* **Task input**:
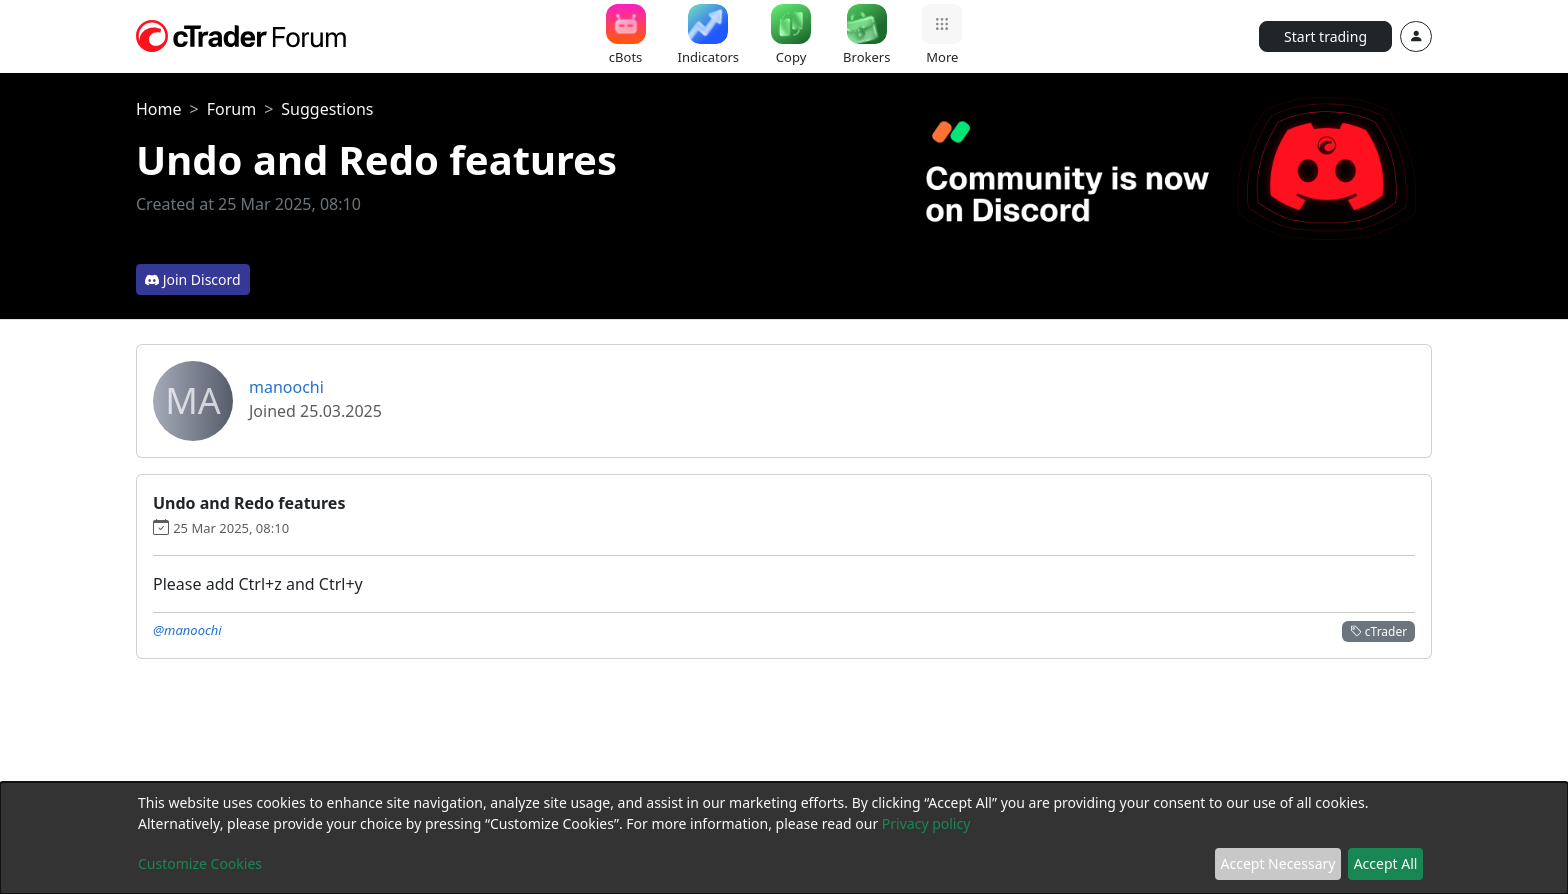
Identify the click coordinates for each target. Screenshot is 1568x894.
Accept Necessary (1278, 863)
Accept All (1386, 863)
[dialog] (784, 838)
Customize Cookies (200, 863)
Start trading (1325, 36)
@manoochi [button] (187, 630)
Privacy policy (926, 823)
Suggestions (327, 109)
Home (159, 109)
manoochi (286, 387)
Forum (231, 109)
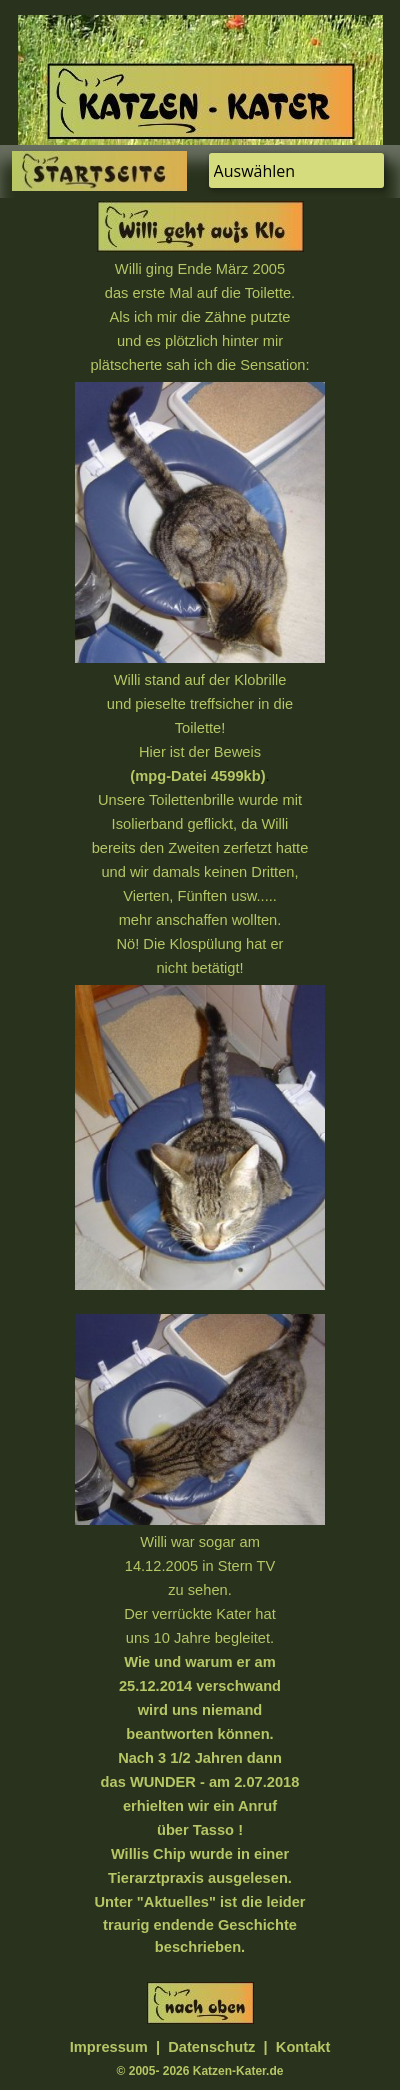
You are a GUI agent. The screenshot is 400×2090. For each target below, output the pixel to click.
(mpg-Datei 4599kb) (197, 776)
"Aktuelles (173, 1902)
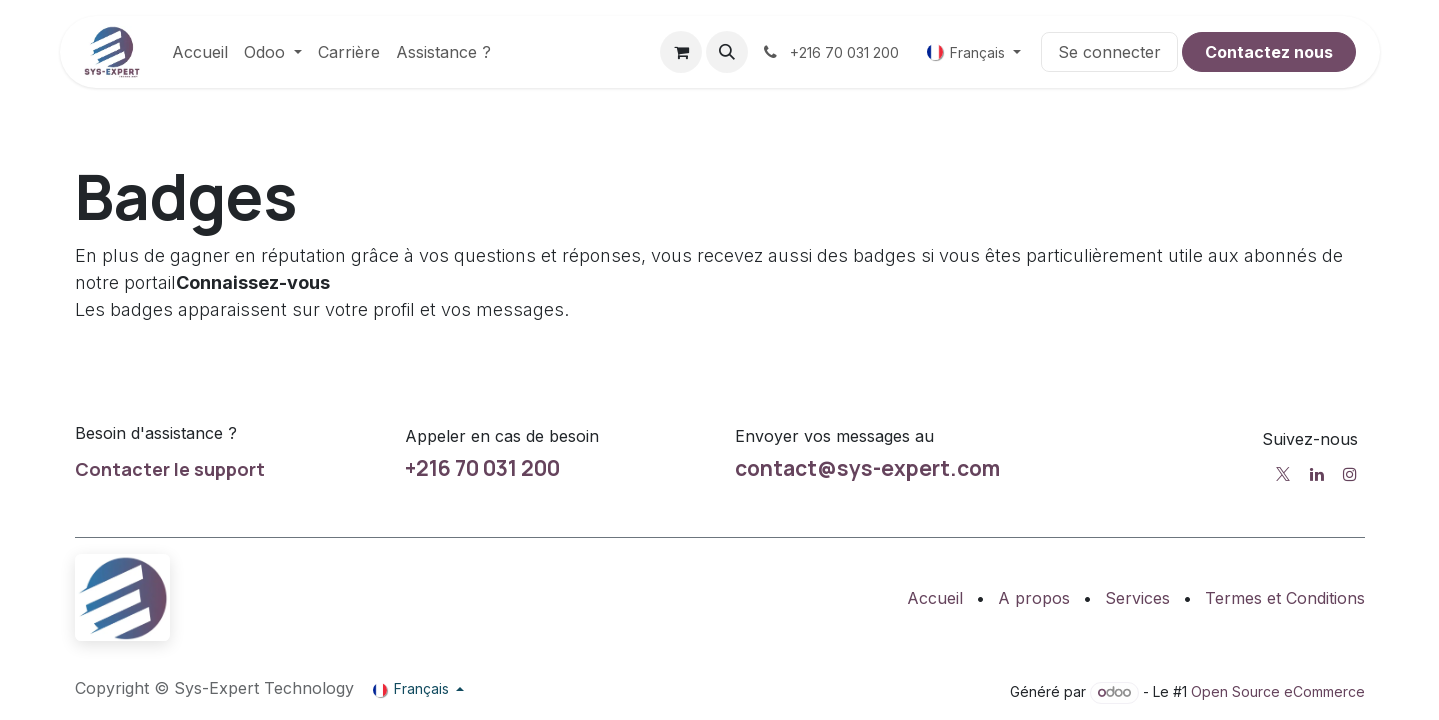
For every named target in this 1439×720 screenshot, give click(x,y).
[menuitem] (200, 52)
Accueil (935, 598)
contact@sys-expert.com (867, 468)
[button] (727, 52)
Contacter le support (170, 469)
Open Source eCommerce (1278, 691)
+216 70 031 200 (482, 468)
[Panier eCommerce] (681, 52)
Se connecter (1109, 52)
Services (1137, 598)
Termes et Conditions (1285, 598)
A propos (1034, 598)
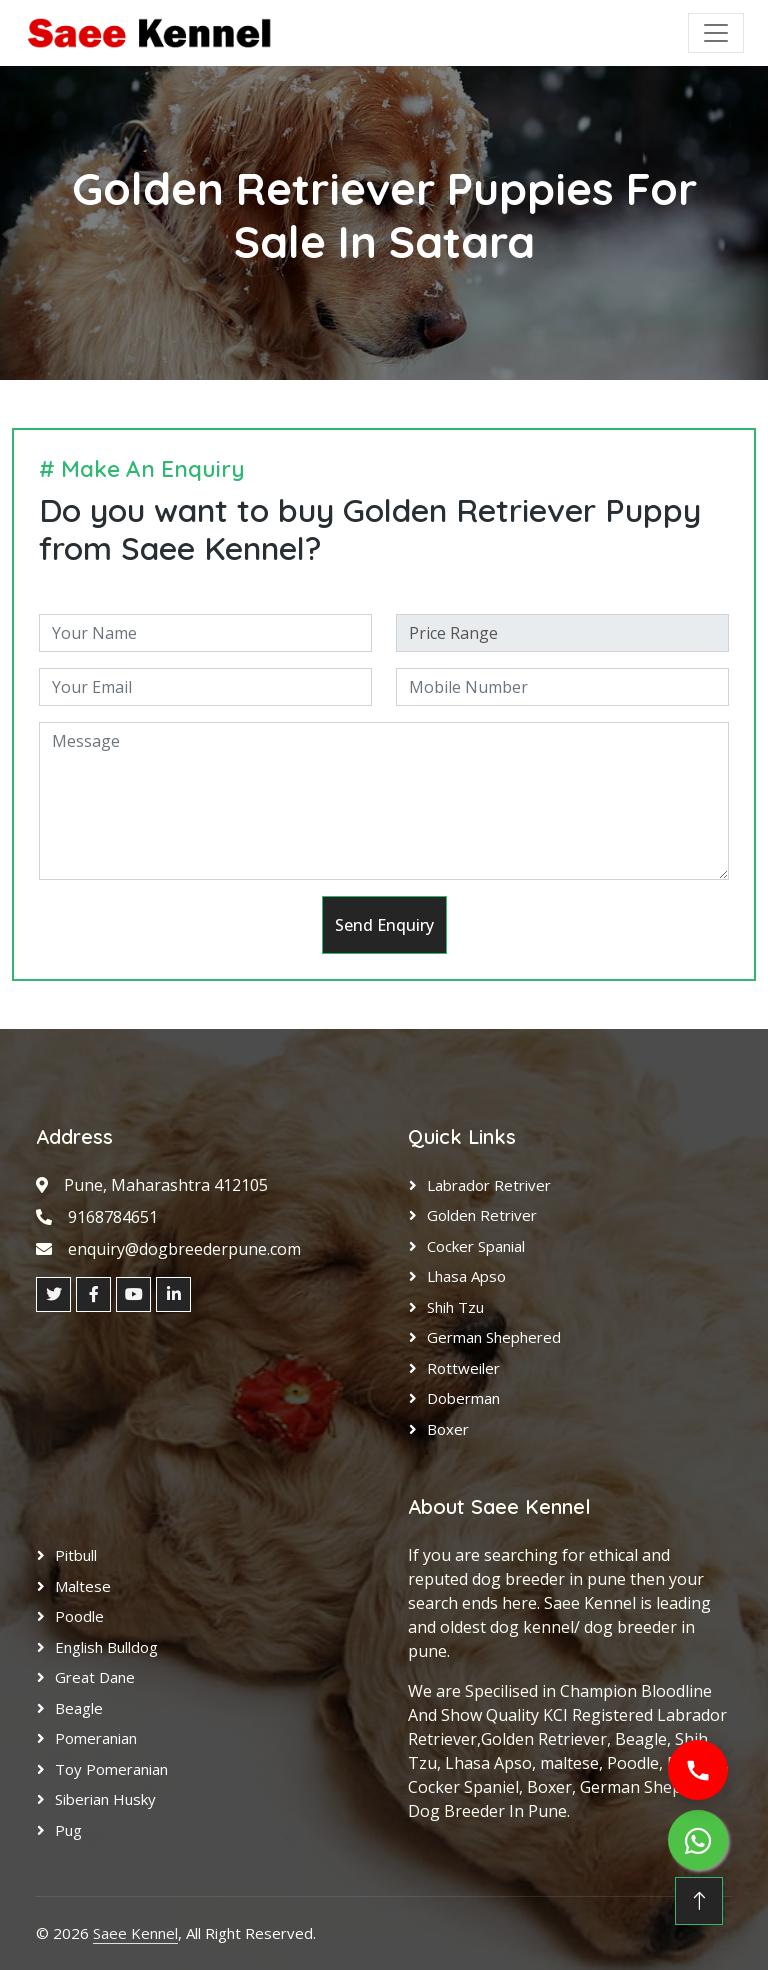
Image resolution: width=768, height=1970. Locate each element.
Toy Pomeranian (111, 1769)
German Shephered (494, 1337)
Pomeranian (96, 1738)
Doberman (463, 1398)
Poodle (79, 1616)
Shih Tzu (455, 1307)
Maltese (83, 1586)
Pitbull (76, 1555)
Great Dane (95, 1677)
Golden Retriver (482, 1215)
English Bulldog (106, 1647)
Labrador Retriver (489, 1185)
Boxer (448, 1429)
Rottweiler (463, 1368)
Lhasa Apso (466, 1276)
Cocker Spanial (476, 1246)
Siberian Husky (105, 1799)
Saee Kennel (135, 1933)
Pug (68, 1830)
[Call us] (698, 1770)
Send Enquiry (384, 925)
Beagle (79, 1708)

* **Exercise directions**: Exactly the lines from the one containing "[menuitem] (200, 52)" through the last line of the data above should be output, both ends included, with every picture left out.

* **Result of this task**:
[menuitem] (200, 52)
Accueil (935, 598)
contact@sys-expert.com (867, 468)
[button] (727, 52)
Contacter le support (170, 469)
Open Source eCommerce (1278, 691)
+216 70 031 200 (482, 468)
[Panier eCommerce] (681, 52)
Se connecter (1109, 52)
Services (1137, 598)
Termes et Conditions (1285, 598)
A propos (1034, 598)
Image resolution: width=768, height=1970. Locate each element.
Toy Pomeranian (111, 1769)
German Shephered (494, 1337)
Pomeranian (96, 1738)
Doberman (463, 1398)
Poodle (79, 1616)
Shih Tzu (455, 1307)
Maltese (83, 1586)
Pitbull (76, 1555)
Great Dane (95, 1677)
Golden Retriver (482, 1215)
English Bulldog (106, 1647)
Labrador Retriver (489, 1185)
Boxer (448, 1429)
Rottweiler (463, 1368)
Lhasa Apso (466, 1276)
Cocker Spanial (476, 1246)
Siberian Husky (105, 1799)
Saee Kennel (135, 1933)
Pug (68, 1830)
[Call us] (698, 1770)
Send Enquiry (384, 925)
Beagle (79, 1708)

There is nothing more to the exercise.